Lo cierto es que Openheimer recoge una serie de declaraciones de ex-empleados de Vogue y amigos de Grace de aquella época que ponen nombre a lo que Anna hizo con Grace: moving. Anna allá donde llegaba marcaba su territorio, y en Londres se encontró con la reina Coddington y la ambiciosa Liz Tilberis aliadas como viejas amigas. A las dos les terminó haciendo la vida lo suficientemente “agradable” como para que aceptaran otros puestos en otros lugares. Incluso humilló a Grace en una ocasión (que se sepa), que se cuenta en el libro de Openheimer, sacando a la directora de moda de un almuerzo para que acudiera al despacho como si fuera una simple asistente.

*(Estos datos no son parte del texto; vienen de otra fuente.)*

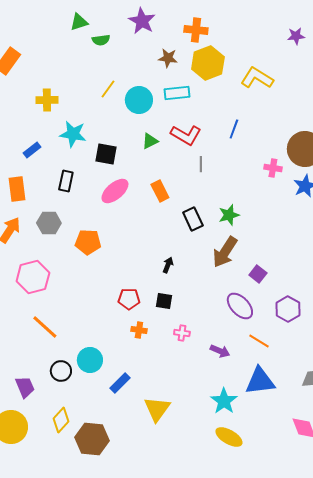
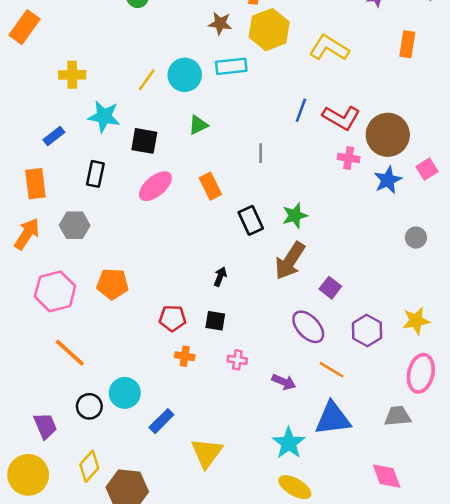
yellow line: (108, 89) -> (147, 80), moved
red L-shape: (186, 135) -> (341, 118), moved
orange pentagon: (88, 242) -> (113, 284), moved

No sorprende que Grace saliera pitando de allí, lo alucinante es que cuando se enteró de que Wintour se hacía con el control de Vogue USA se precipitara en llamarla y pedirle estar en su equipo. Anna no lo dudó, la citó en Da Silvano a las seis y fue directa al grano: “Empiezo el lunes. ¿Quieres empezar conmigo?” ¡Qué generosa! ¿O no? No. Hay que verlo de esta forma: Simplemente Anna había amaestrado a un buen perro de raza y rebelde. Lo había apaleado para que aprendiera quién mandaba y cuando el perro había bajado la testa y suplicado su mano en el lomo, no dudó en aceptarlo en su indudable posición de dominación. (Anna siempre ha tenido tendencias dominadoras, o así lo cuentan quienes vivieron la relación con Georgia Gunn, su asistente en Viva y New York Magazine).

Hay que leer ambos libros mencionados. Imprescindibles.